Who doesn't love a big bowl of steaming noodles? Try this healthier version of one of our favourite Thai dishes.

This recipe is an extract from The Global Vegan by Ellie Bullen, published by Plum.

Serves 2


  • 3 tbsp cashews
  • 3 tsp avocado or coconut oil
  • 100g firm tofu, cut into 1 cm x 3 cm rectangles
  • 3 broccolini stalks, roughly chopped
  • 10 snow peas, trimmed
  • ½ red capsicum, finely sliced
  • 6 baby sweetcorn spears
  • 450g fresh thick flat rice noodles
  • Small handful of Thai basil leaves, to serve
  • Lime cheeks, to serve


  • 1 long green chilli, chopped (deseeded if you prefer less heat)
  • 2 garlic cloves, chopped
  • 2 tbsp tamari or soy sauce
  • 1 tsp coconut sugar
  • 1 tbsp tomato paste
  • 3 tbsp Thai basil leaves
  • 3 tbsp water


  1. To make the pad see ew sauce, pound the chilli and garlic using a mortar and pestle to make a paste.

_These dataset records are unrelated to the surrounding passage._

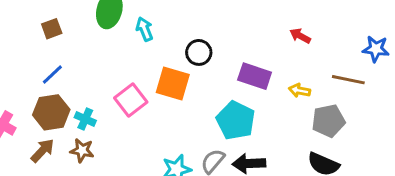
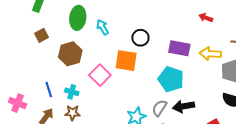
blue line: (52, 74) -> (49, 89), moved, turned -56
yellow arrow: (300, 91) -> (210, 54), size x1.5
brown hexagon: (51, 112) -> (70, 54), moved

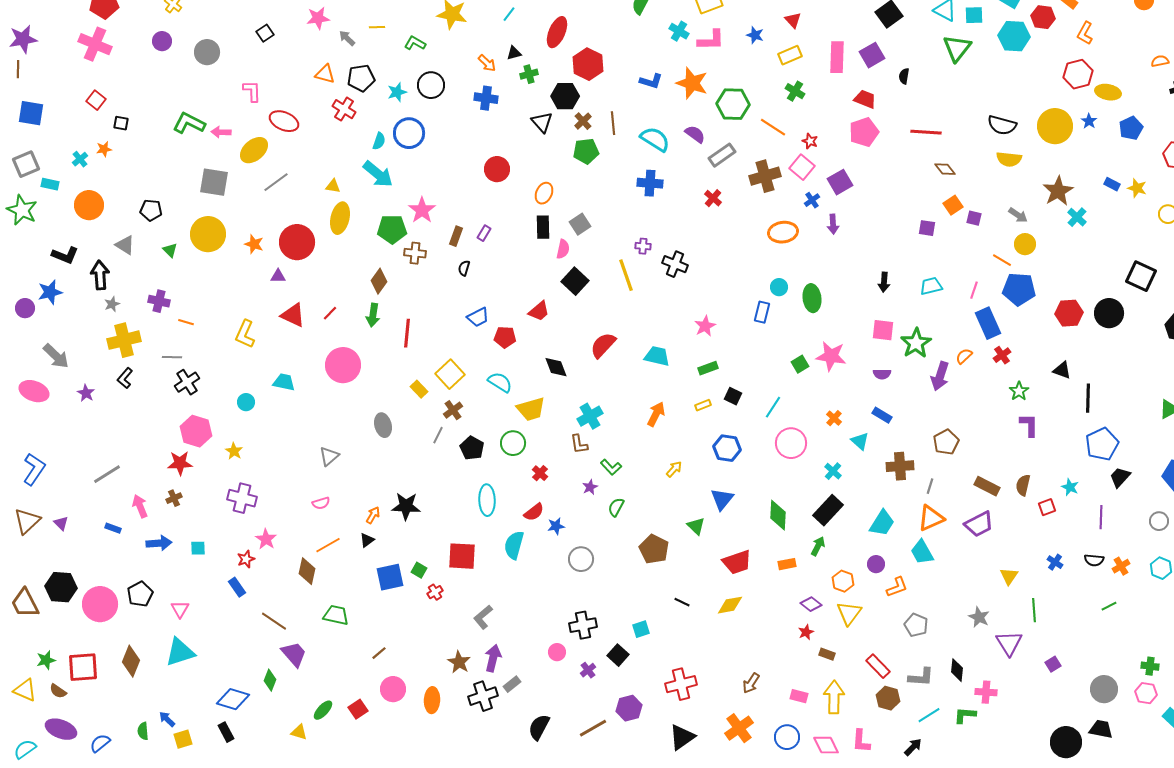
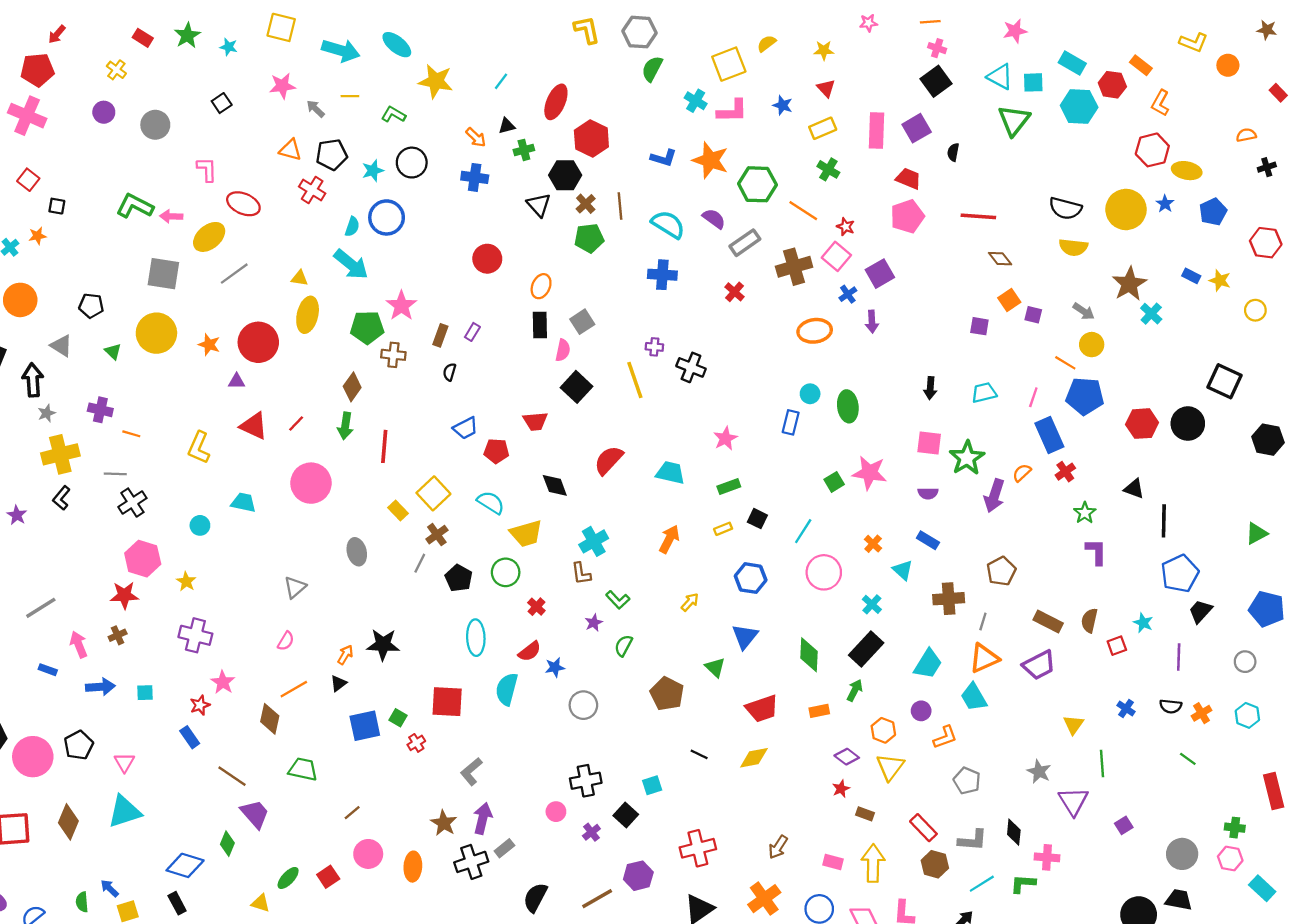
red trapezoid: (539, 311) -> (535, 421), turned 35
pink semicircle: (321, 503) -> (286, 641), turned -42
green line: (1109, 606) -> (1188, 759), turned 63

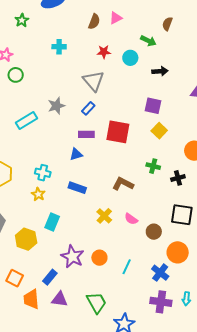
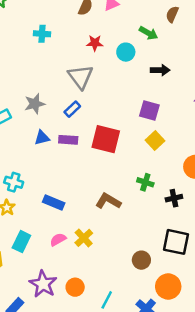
blue triangle: (76, 154) -> (42, 138), moved
pink semicircle: (131, 219) -> (58, 239), moved, turned 112

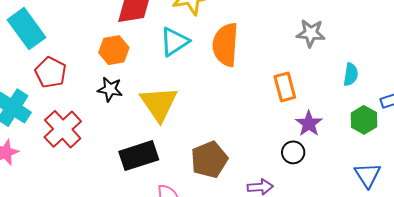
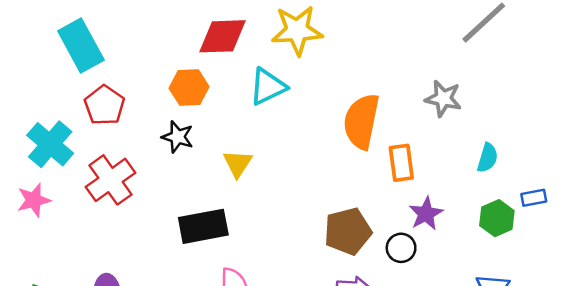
orange semicircle: (225, 45) -> (361, 121), moved
yellow triangle: (159, 104) -> (238, 163), size x0.6
brown pentagon: (209, 160) -> (348, 231), moved

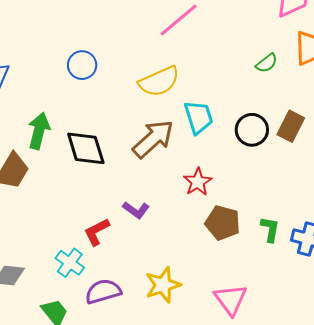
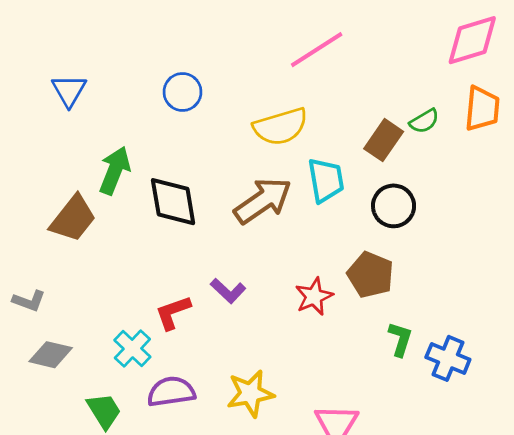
brown rectangle: (291, 126) -> (384, 140), moved
red star: (198, 182) -> (314, 296), moved
brown pentagon: (223, 223) -> (370, 275), moved

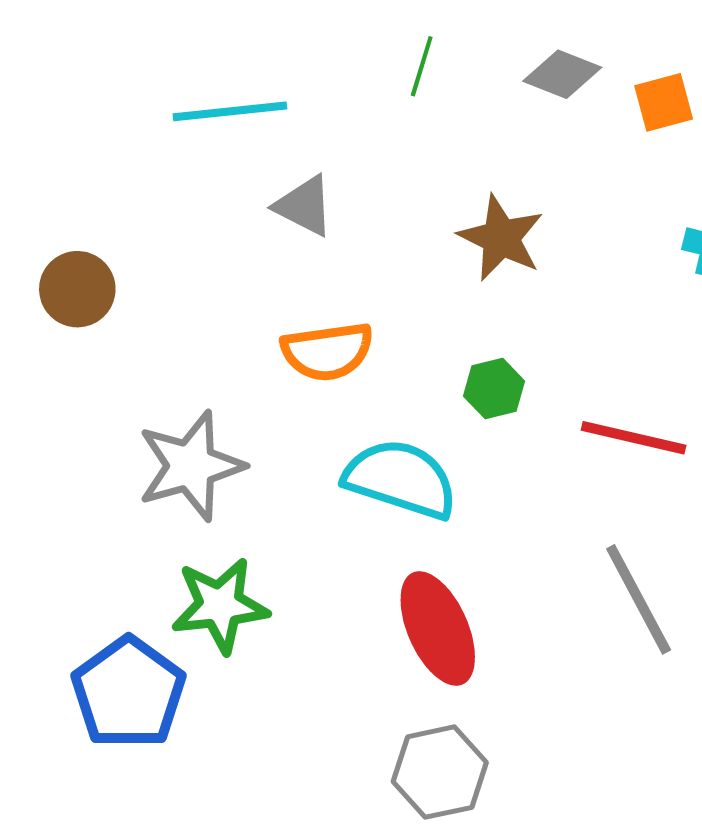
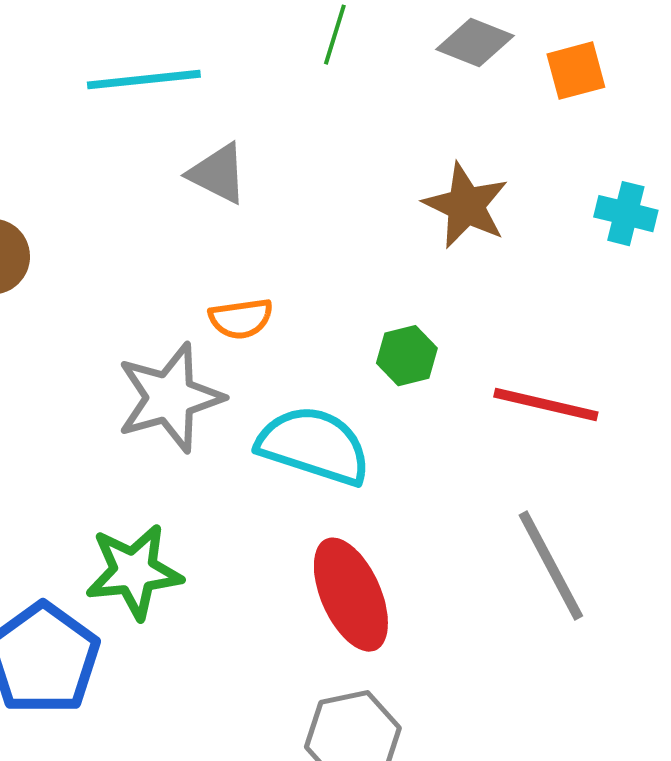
brown star: (501, 238) -> (466, 206), moved
orange semicircle: (327, 351) -> (241, 319), size x0.7
gray star: (191, 466) -> (170, 398), moved

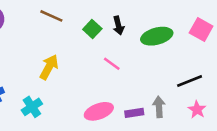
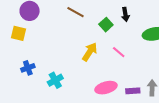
black arrow: (118, 26) -> (125, 14), moved
yellow arrow: (49, 67) -> (90, 52), moved

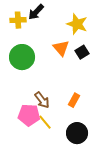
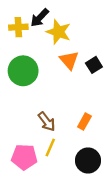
yellow star: (77, 24) -> (58, 32), moved
pink pentagon: (29, 115) -> (24, 157), moved
yellow line: (45, 122) -> (50, 148), turned 63

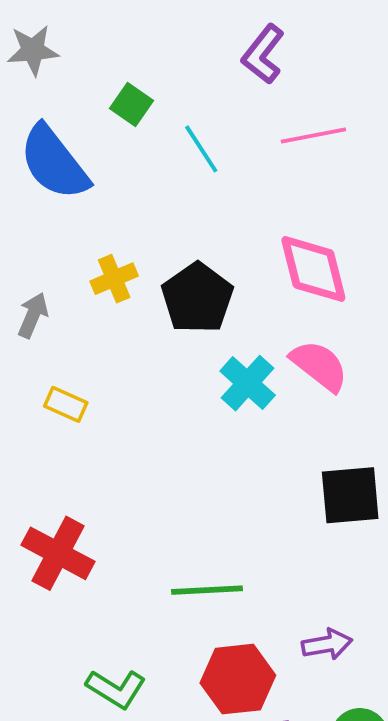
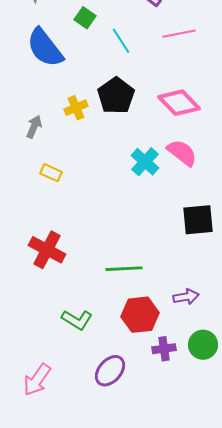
pink diamond: (313, 269) -> (179, 103), turned -30
black pentagon: (197, 298) -> (116, 96), moved

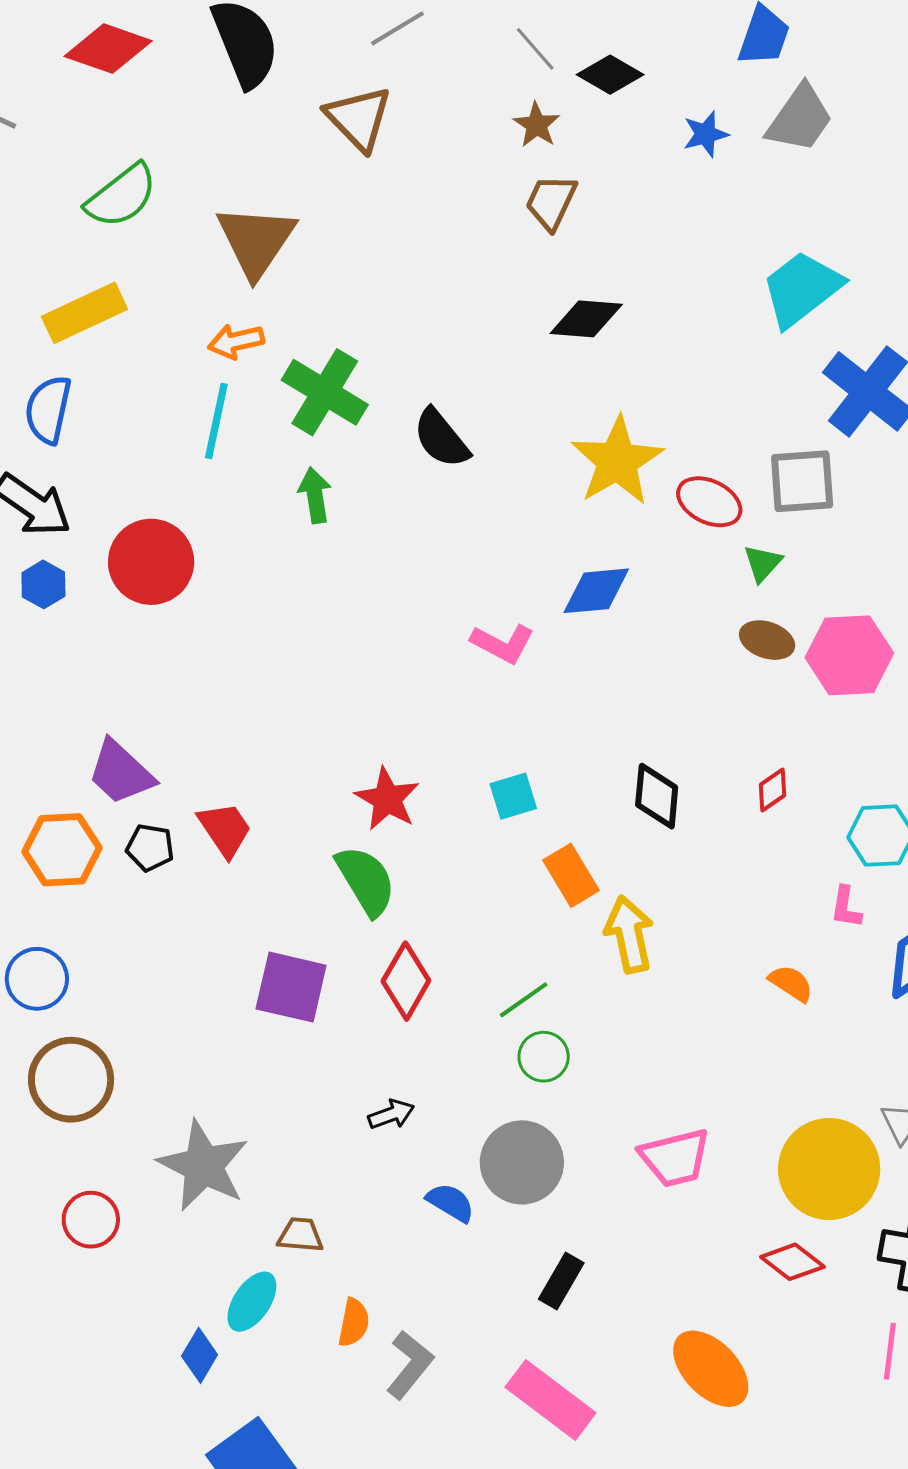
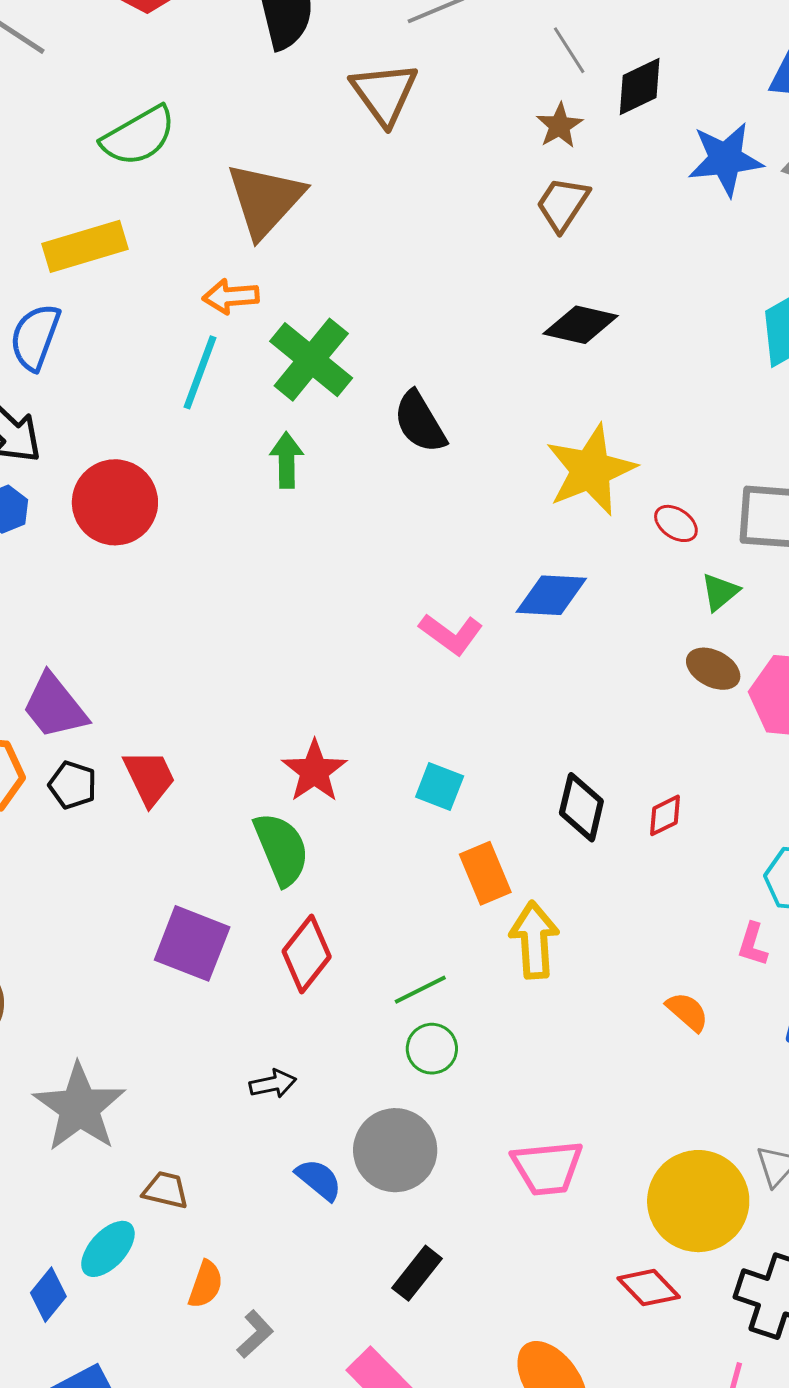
black diamond: (610, 75) -> (640, 87), turned -64
blue star: (706, 134) -> (725, 159), size x1.6
red ellipse: (709, 502) -> (676, 523), size x0.7
red diamond: (773, 790) -> (665, 815), moved
cyan square: (513, 796) -> (440, 786), turned 30
gray L-shape: (410, 1365) -> (255, 1334), size x0.7

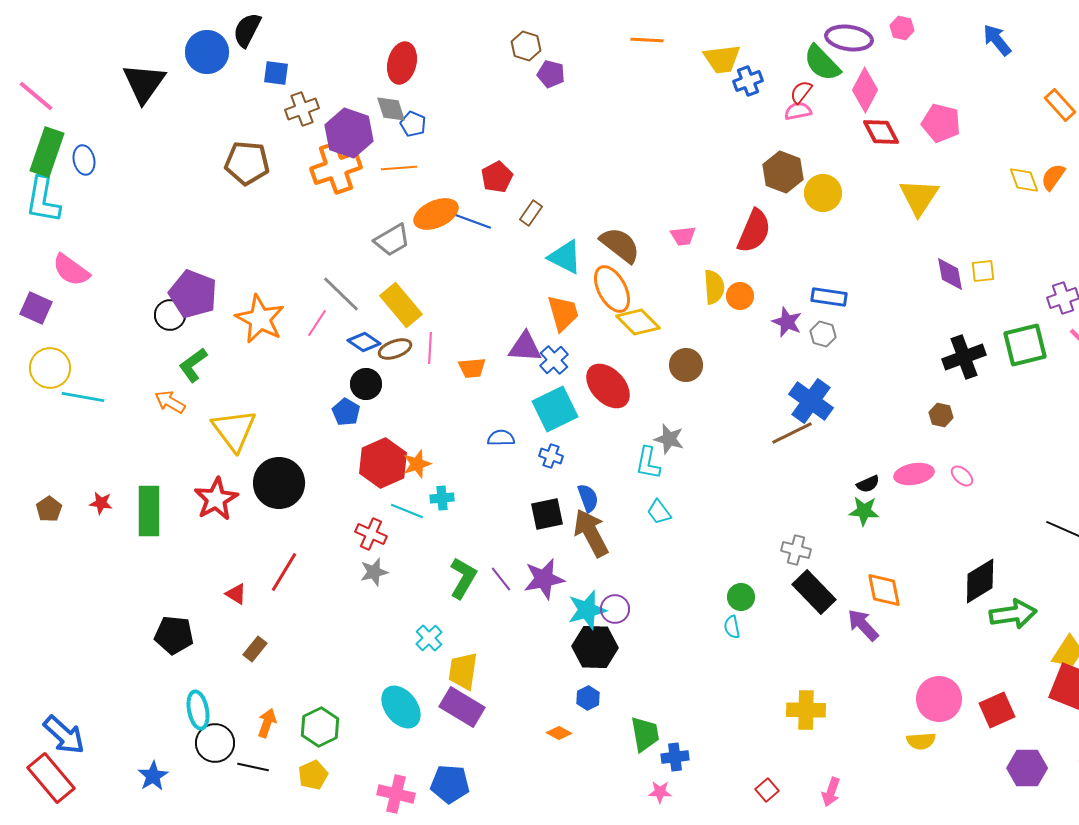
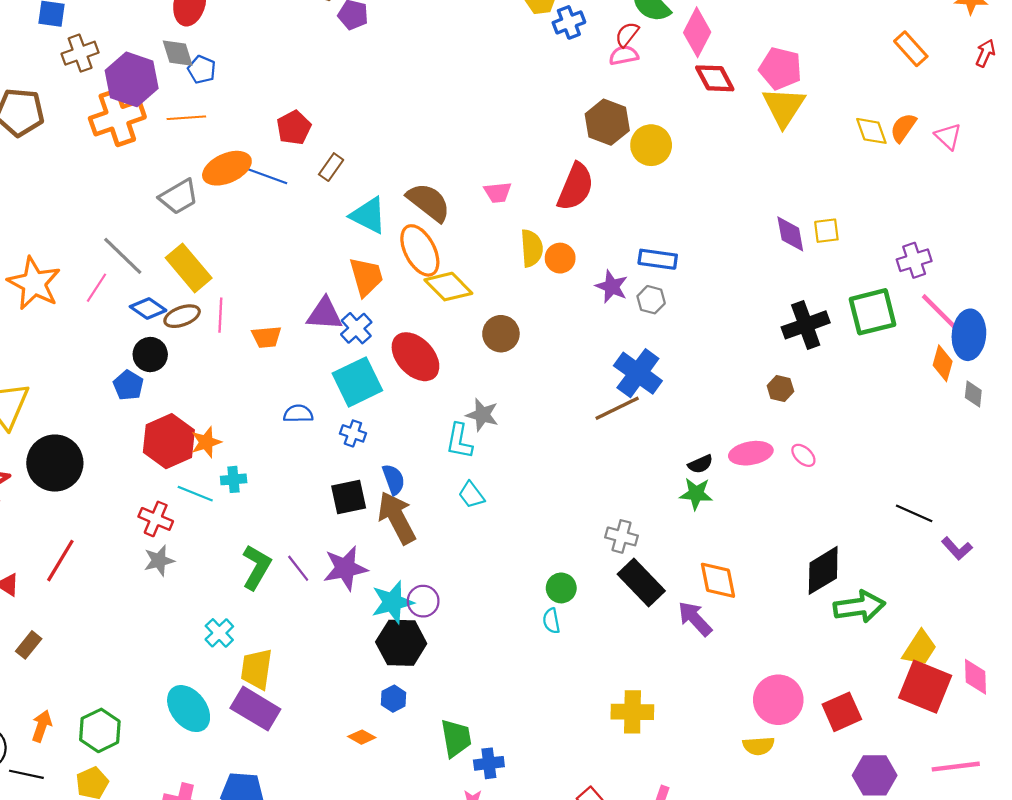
yellow triangle: (919, 197) -> (784, 107), moved

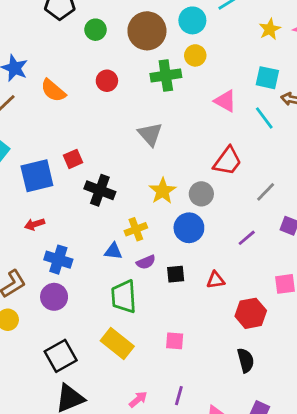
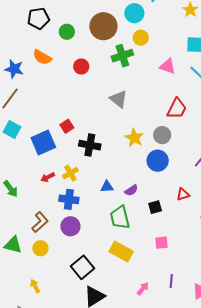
orange semicircle: (53, 91) -> (42, 57), moved
yellow cross: (136, 229) -> (70, 173), moved
black square: (176, 274) -> (155, 207), moved

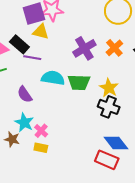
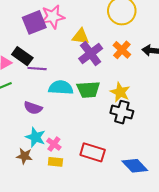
yellow triangle: (41, 32) -> (81, 36), moved
purple semicircle: (25, 94) -> (33, 108), turned -30
blue diamond: (116, 143) -> (135, 166), moved
red rectangle: (107, 160) -> (93, 152), moved

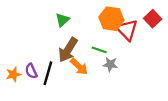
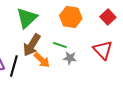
green triangle: (62, 20) -> (27, 18), size x1.6
red triangle: (127, 30) -> (103, 50), moved

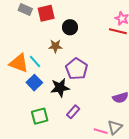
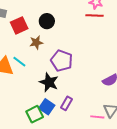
red square: (46, 13) -> (19, 25), moved
blue square: (34, 83) -> (47, 107), moved
black star: (60, 88) -> (49, 82), turned -30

Add the rest of the ingredients and 3 tbsp of water and mix well to combine. Set aside.
  2. Dry-fry the cashews in a wok or frying pan over medium heat until golden. Remove from the pan and set aside.
  3. Place the pan back on the stovetop, increase the heat to high and add 1 teaspoon of the oil. Add the tofu and stir-fry for 2–3 minutes or until golden on all sides. Remove from the pan and set aside with the cashews.
  4. Add the remaining oil to the pan, along with the broccolini, snow peas, capsicum and baby sweetcorn. Stir-fry for 1 minute, then add the noodles and cooked tofu and stir-fry for another minute. Pour over the sauce and stir-fry for a further minute or so.
  5. Transfer the pad see ew to serving bowls, top with the reserved cashews and the Thai basil leaves and serve with lime cheeks on the side for squeezing over.